** Opening Data for analysis block **

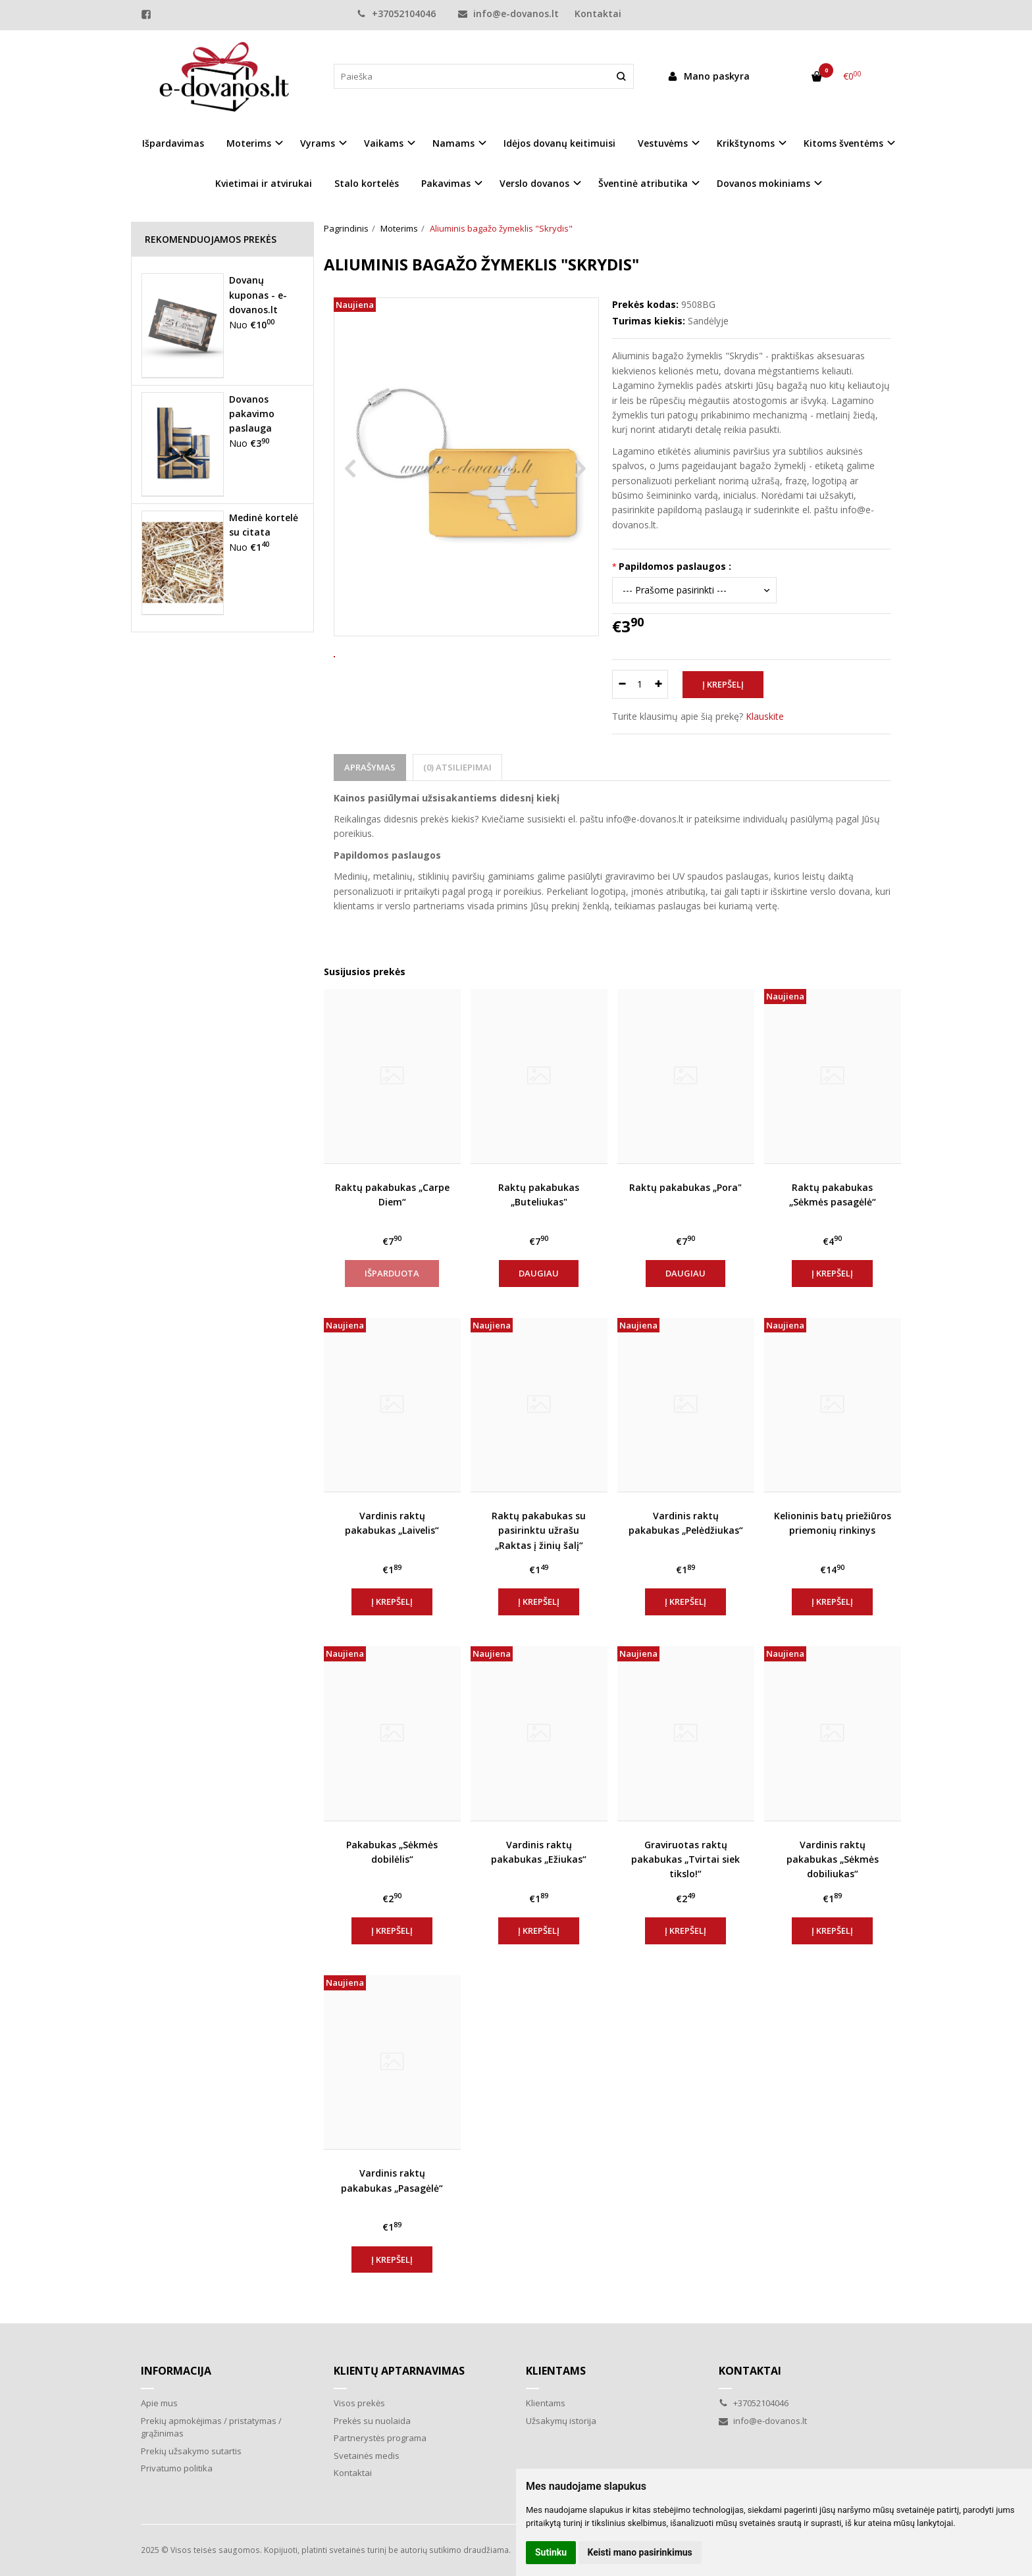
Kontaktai (598, 13)
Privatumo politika (177, 2468)
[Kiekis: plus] (658, 684)
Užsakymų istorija (561, 2421)
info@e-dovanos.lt (508, 13)
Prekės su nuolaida (372, 2421)
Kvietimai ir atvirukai (263, 183)
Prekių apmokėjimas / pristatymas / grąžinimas (211, 2427)
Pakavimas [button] (446, 183)
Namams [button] (453, 143)
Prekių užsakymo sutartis (191, 2451)
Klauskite (765, 716)
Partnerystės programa (380, 2438)
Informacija (176, 2370)
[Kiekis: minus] (621, 684)
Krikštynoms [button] (746, 143)
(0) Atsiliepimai (457, 767)
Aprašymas (370, 767)
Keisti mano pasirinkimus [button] (640, 2552)
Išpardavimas (173, 143)
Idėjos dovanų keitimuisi (559, 143)
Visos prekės (359, 2403)
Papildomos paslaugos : (675, 566)
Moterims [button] (248, 143)
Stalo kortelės (366, 183)
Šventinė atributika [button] (643, 183)
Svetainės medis (367, 2456)
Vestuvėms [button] (663, 143)
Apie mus (159, 2403)
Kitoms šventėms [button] (843, 143)
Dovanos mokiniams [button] (763, 183)
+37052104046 (396, 13)
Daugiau (539, 1273)
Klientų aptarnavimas (399, 2370)
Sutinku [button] (551, 2552)
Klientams (556, 2370)
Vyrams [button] (317, 143)
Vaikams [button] (383, 143)
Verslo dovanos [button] (534, 183)
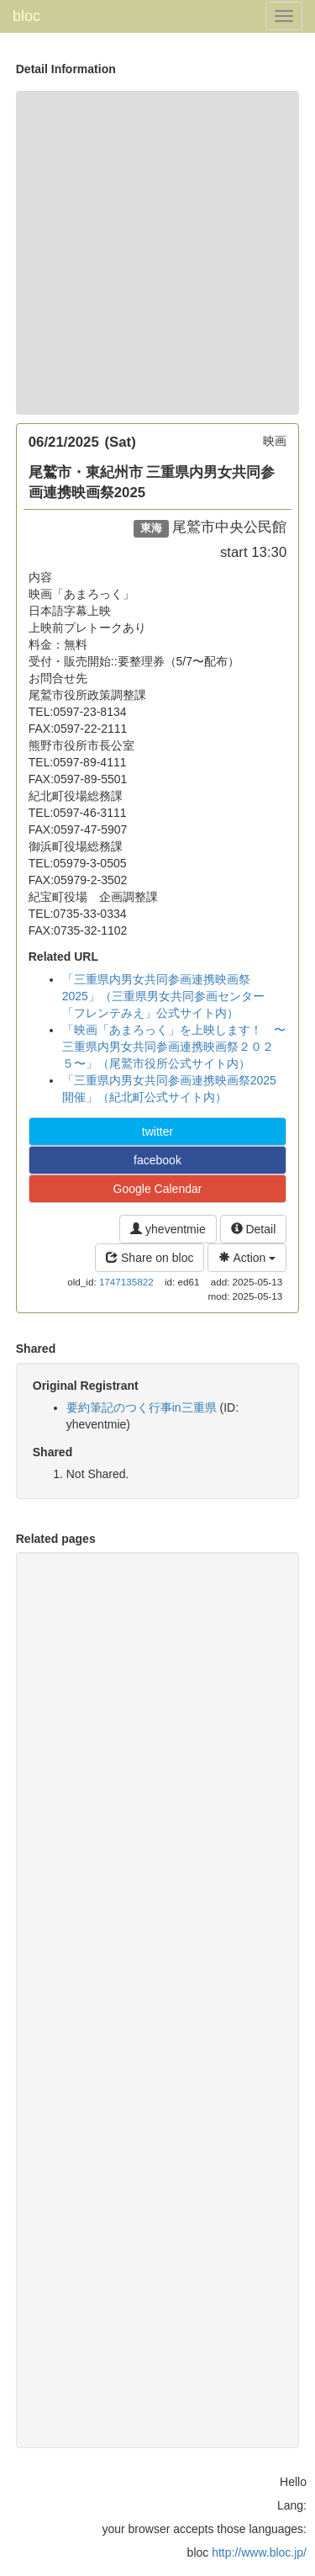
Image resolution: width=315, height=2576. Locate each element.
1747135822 (126, 1281)
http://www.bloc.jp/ (259, 2552)
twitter (157, 1131)
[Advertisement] (157, 253)
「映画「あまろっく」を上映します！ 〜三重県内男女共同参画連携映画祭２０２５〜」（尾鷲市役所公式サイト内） (174, 1046)
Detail (253, 1229)
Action (247, 1257)
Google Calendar (157, 1188)
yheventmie (167, 1229)
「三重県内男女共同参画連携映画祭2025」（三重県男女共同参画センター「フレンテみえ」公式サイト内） (163, 996)
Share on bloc (149, 1257)
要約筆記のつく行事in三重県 (141, 1407)
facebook (157, 1160)
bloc (26, 16)
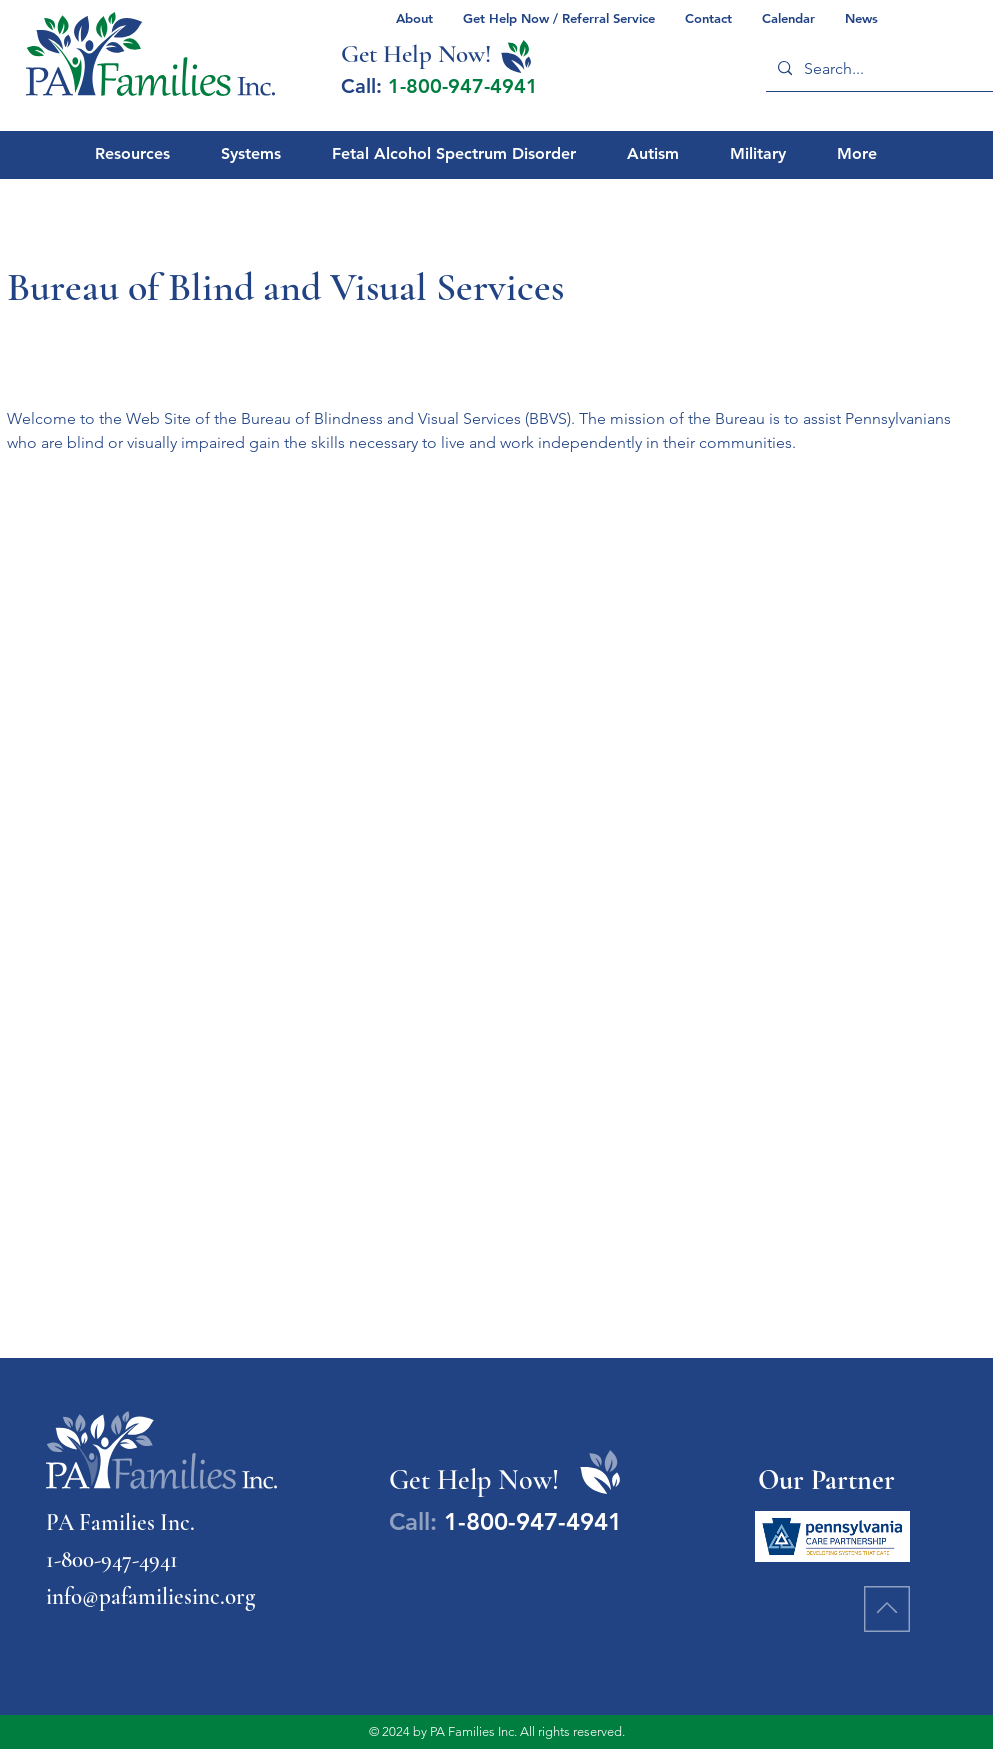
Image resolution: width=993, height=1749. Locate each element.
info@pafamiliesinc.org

** Closing Data for analysis block **

## [Task item]
Write the lines from the line containing "Kitoms šventėms [button] (843, 143)" through the last line of the data out again exactly, and only those lines; pictures stay out.

## [Solution to this exercise]
Kitoms šventėms [button] (843, 143)
Dovanos mokiniams [button] (763, 183)
+37052104046 (396, 13)
Daugiau (539, 1273)
Klientų aptarnavimas (399, 2370)
Sutinku [button] (551, 2552)
Klientams (556, 2370)
Vyrams [button] (317, 143)
Vaikams [button] (383, 143)
Verslo dovanos [button] (534, 183)
Image resolution: width=315, height=2576. Locate each element.
1747135822 (126, 1281)
http://www.bloc.jp/ (259, 2552)
twitter (157, 1131)
[Advertisement] (157, 253)
「映画「あまろっく」を上映します！ 〜三重県内男女共同参画連携映画祭２０２５〜」（尾鷲市役所公式サイト内） (174, 1046)
Detail (253, 1229)
Action (247, 1257)
Google Calendar (157, 1188)
yheventmie (167, 1229)
「三重県内男女共同参画連携映画祭2025」（三重県男女共同参画センター「フレンテみえ」公式サイト内） (163, 996)
Share on bloc (149, 1257)
要約筆記のつく行事in三重県 (141, 1407)
facebook (157, 1160)
bloc (26, 16)
Image resolution: width=993, height=1749. Locate each element.
info@pafamiliesinc.org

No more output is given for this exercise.